For the first version of the app, they want us to focus on the 6/49 lottery and build functions that enable users to answer questions like:

- What is the probability of winning the big prize with a single ticket?
- What is the probability of winning the big prize if we play 40 different tickets (or any other number)?
- What is the probability of having at least five (or four, or three, or two) winning numbers on a single ticket?



## Dataset

The institute also wants us to consider historical data coming from the national 6/49 lottery game in Canada. The [data set](https://www.kaggle.com/datascienceai/lottery-dataset) has data for 3,665 drawings, dating from 1982 to 2018.

We'll start by writing two functions that we'll use often:

- A function that calculates factorials
- A function that calculates combinations

In [1]:
import pandas as pd


def factorial(n):
    final_product = 1
    for i in range(n, 0, -1):
        final_product *= i
    return final_product


def combinations(n, k):
    num = factorial(n)
    den = factorial(k) * factorial(n-k)
    return num / den

## Lottery system

In the 6/49 lottery, six numbers are drawn from a set of 49 numbers that range from 1 to 49. A player wins the big prize if the six numbers on their tickets match all the six numbers drawn. As an example, if a player has a ticket with the numbers {13, 22, 24, 27, 42, 44}, he only wins the big prize if the numbers drawn are exactly those. If only one number differs, he doesn't win.

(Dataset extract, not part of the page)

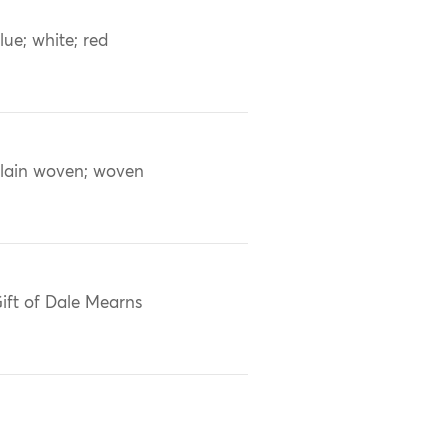
lue; white; red
lain woven; woven
ift of Dale Mearns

For the first version of the app, we want players to be able to calculate the probability of winning the big prize with the various numbers they play on a single ticket (for each ticket a player chooses six numbers out of 49). So, we'll start by building a function that calculates the probability of winning the big prize for any given ticket.

We can build a function to estimate the probability of a single ticket with a list of numbers chosen.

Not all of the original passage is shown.